William Ayers Visited White House – No, Not That One

(AP Photo/ABC)
The Obama administration has released a preliminary list of White House visitors as part of its promise to release to the public a record of people who came to the White House as well as "when they came, how long they were here, and who they met with."

The list, which is here, includes the names "William Ayers" and "Jeremiah Wright." But the White House says they aren't the Ayers and Wright that are known to the public.

"A lot of people visit the White House, up to 100,000 each month, with many of those folks coming to tour the buildings," White House spokesman Ben LaBolt said in a statement. "Given this large amount of data, the records we are publishing today include a few 'false positives' – names that make you think of a well-known person, but are actually someone else."

"In September, requests were submitted for the names of some famous or controversial figures (for example Michael Jordan, William Ayers, Michael Moore, Jeremiah Wright, Robert Kelly ("R. Kelly"), and Malik Shabazz)," he continued. "The well-known individuals with those names never actually came to the White House. Nevertheless, we were asked for those names and so we have included records for those individuals who were here and share the same names."

Among the names on the list that appear to not be "false positives" are Bill Gates and George Clooney.

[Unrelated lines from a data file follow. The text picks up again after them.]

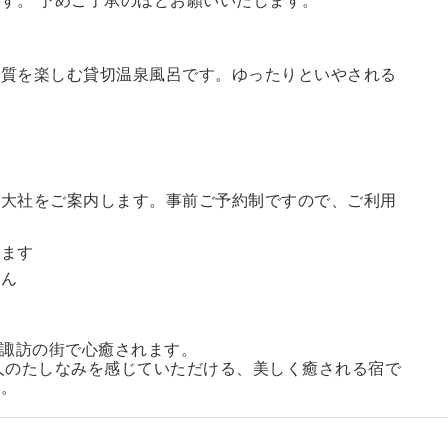
す。 予めご了承のほどお願いいたします。
の質を楽しむ貸切温泉風呂です。ゆったりといやされる
訪大社をご案内します。
事前ご予約制ですので、ご利用
。
います
せん
る諏訪の街で心癒されます。
人のたしなみを感じていただける、美しく癒される宿で
い。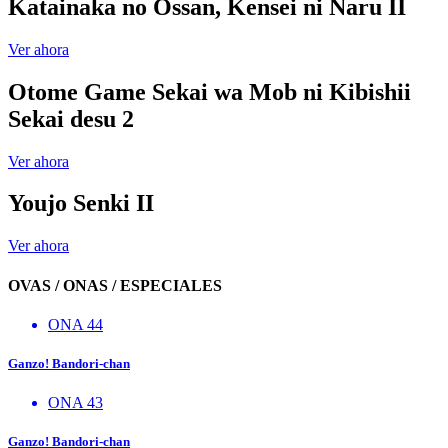
Katainaka no Ossan, Kensei ni Naru II
Ver ahora
Otome Game Sekai wa Mob ni Kibishii
Sekai desu 2
Ver ahora
Youjo Senki II
Ver ahora
OVAS / ONAS / ESPECIALES
ONA 44
Ganzo! Bandori-chan
ONA 43
Ganzo! Bandori-chan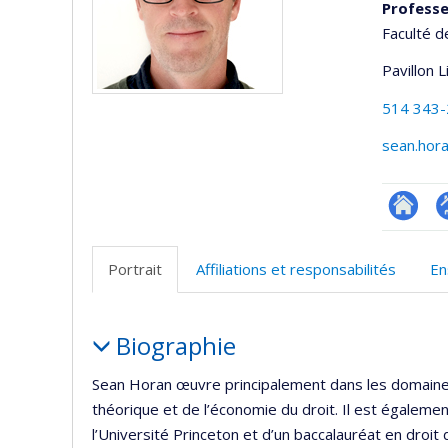
Profess
Faculté d
Pavillon 
514 343
sean.hor
Researc
P
p
Portrait
Affiliations et responsabilités
En
(
Portrait
Biographie
Sean Horan œuvre principalement dans les domaines
théorique et de l’économie du droit. Il est égalem
l’Université Princeton et d’un baccalauréat en droit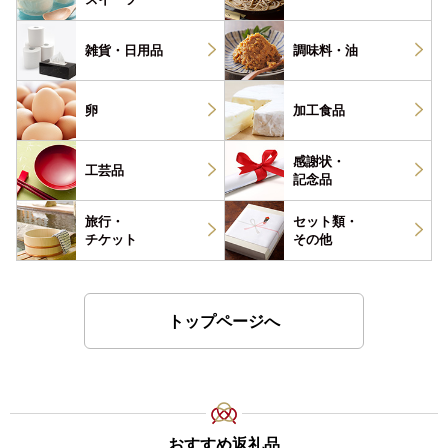
雑貨・
日用品
調味料・
油
卵
加工食品
感謝状・
工芸品
記念品
旅行・
セット類・
チケット
その他
トップページへ
おすすめ返礼品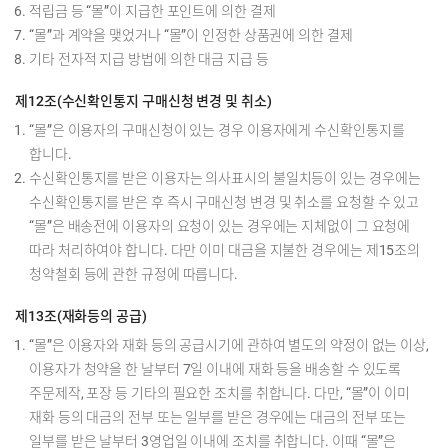
적립금 등 “몰”이 지급한 포인트에 의한 결제
“몰”과 계약을 맺었거나 “몰”이 인정한 상품권에 의한 결제
기타 전자적 지급 방법에 의한 대금 지급 등
제12조(수신확인통지 구매신청 변경 및 취소)
“몰”은 이용자의 구매신청이 있는 경우 이용자에게 수신확인통지를
합니다.
수신확인통지를 받은 이용자는 의사표시의 불일치등이 있는 경우에는
수신확인통지를 받은 후 즉시 구매신청 변경 및 취소를 요청할 수 있고
“몰”은 배송전에 이용자의 요청이 있는 경우에는 지체없이 그 요청에
따라 처리하여야 합니다. 다만 이미 대금을 지불한 경우에는 제15조의
청약철회 등에 관한 규정에 따릅니다.
제13조(재화등의 공급)
“몰”은 이용자와 재화 등의 공급시기에 관하여 별도의 약정이 없는 이상,
이용자가 청약을 한 날부터 7일 이내에 재화 등을 배송할 수 있도록
주문제작, 포장 등 기타의 필요한 조치를 취합니다. 다만, “몰”이 이미
재화 등의 대금의 전부 또는 일부를 받은 경우에는 대금의 전부 또는
일부를 받은 날부터 3영업일 이내에 조치를 취합니다. 이때 “몰”은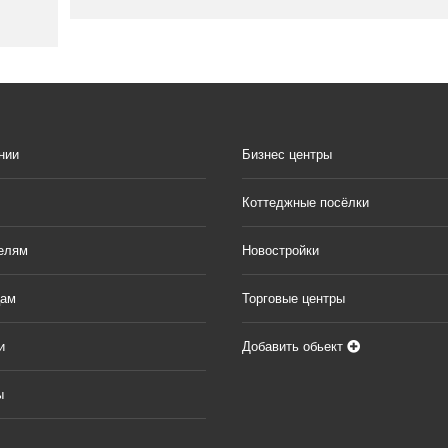
нии
Бизнес центры
Коттеджные посёлки
елям
Новостройки
цам
Торговые центры
и
Добавить обьект
ы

The White House told CBS News that it has social security number records that show that the Ayers who visited and the controversial William Ayers whose connections to Mr. Obama were brought up several times during the campaign last year are not one in the same.

It's unclear why the White House is including the names of people who went on White House tours with their listing of those who have come to the White House on official business. It may be news to those who have gone on the tours that a record of their visit will be released to the public.

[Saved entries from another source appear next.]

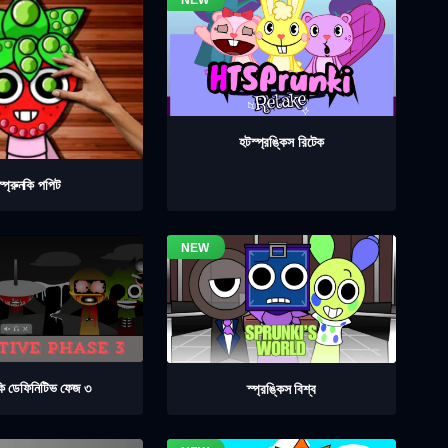
হটস্প্রঙ্কিস রিটেক
স্প্রুনকি পপিট
নকি ডেফিনিটিভ ফেজ ৩
স্প্রঙ্কিস বিশ্ব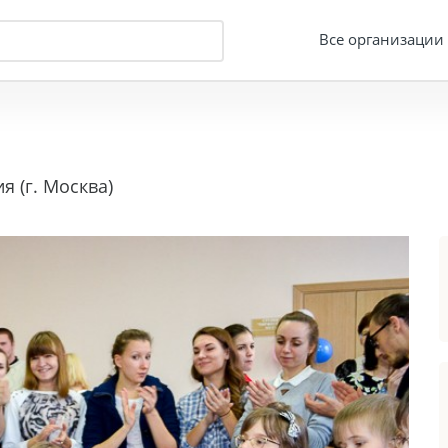
Все организации
 (г. Москва)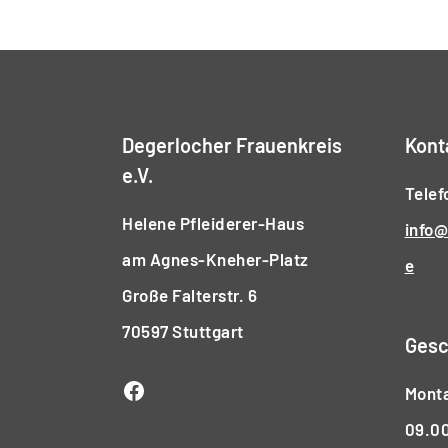
der
Beiträge
Degerlocher Frauenkreis
Kont
e.V.
Telef
Helene Pfleiderer-Haus
info@
am Agnes-Kneher-Platz
e
Große Falterstr. 6
70597 Stuttgart
Gesc
Monta
Facebook
09.00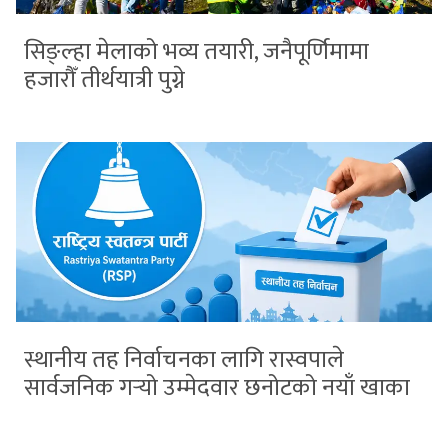
सिङ्ल्हा मेलाको भव्य तयारी, जनैपूर्णिमामा
हजारौँ तीर्थयात्री पुग्ने
स्थानीय तह निर्वाचनका लागि रास्वपाले
सार्वजनिक गर्‍यो उम्मेदवार छनोटको नयाँ खाका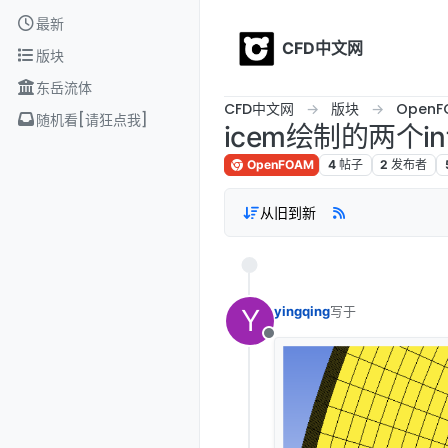
Skip to content
最新
CFD中文网
版块
东岳流体
CFD中文网
版块
OpenF
随机看[请狂点我]
icem绘制的两个in
OpenFOAM
4
帖子
2
发布者
从旧到新
Y
yingqing
写于
最后由 编辑
离线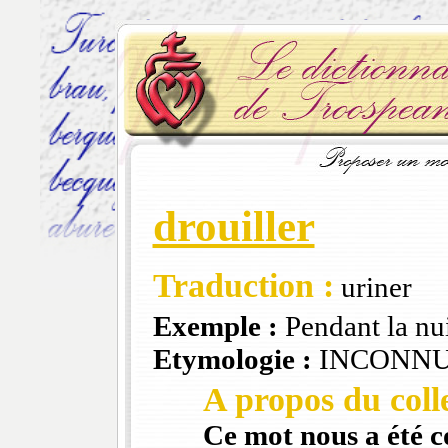
drouiller
Traduction :
uriner
Exemple :
Pendant la nuit
Etymologie :
INCONN
A propos du colle
Ce mot nous a été 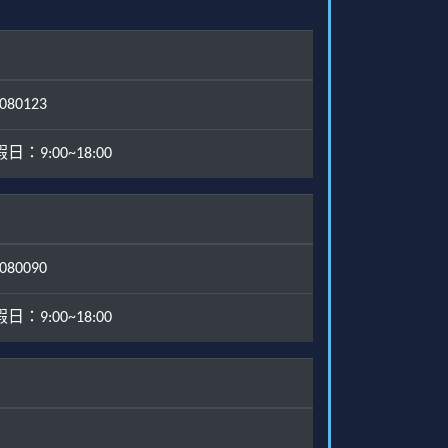
80123
：9:00~18:00
80090
：9:00~18:00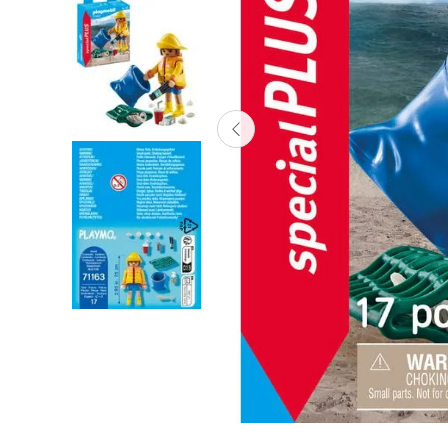
Lanzadores
Muñecas
Construcción
Peluches
Vehículos y Pistas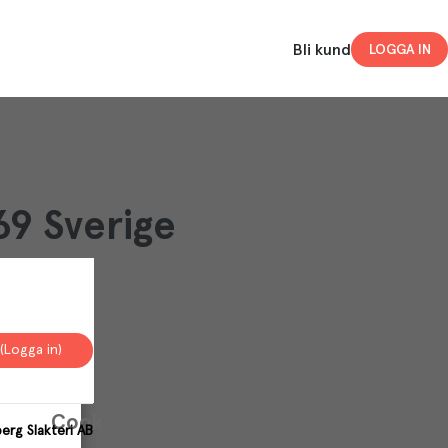
Bli kund
LOGGA IN
69 Sverige
(Logga in)
Your
Cookies
berg Slakteri AB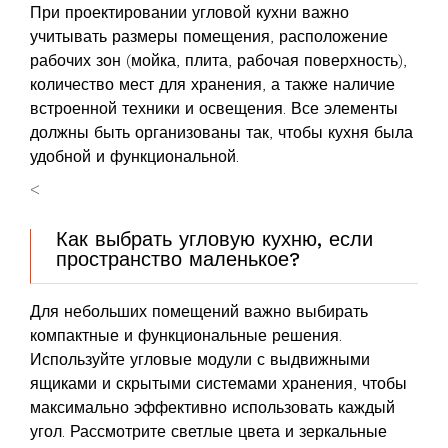
При проектировании угловой кухни важно
учитывать размеры помещения, расположение
рабочих зон (мойка, плита, рабочая поверхность),
количество мест для хранения, а также наличие
встроенной техники и освещения. Все элементы
должны быть организованы так, чтобы кухня была
удобной и функциональной.
<
Как выбрать угловую кухню, если
пространство маленькое?
Для небольших помещений важно выбирать
компактные и функциональные решения.
Используйте угловые модули с выдвижными
ящиками и скрытыми системами хранения, чтобы
максимально эффективно использовать каждый
угол. Рассмотрите светлые цвета и зеркальные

The White House announced in September that it would release the records of visitors from the previous 90-120 days every month, "aside from a small group of appointments that cannot be disclosed because of national security imperatives or their necessarily confidential nature (such as a visit by a possible Supreme Court nominee)."

Those releases begin in December. The White House had also said it would release information about visitors prior to the beginning of the disclosure program in response to specific requests. This release is in response to such requests, 110 of which the White House says it has processed. It covers specific requests about visitors between January 20, 2009 to July 31, 2009.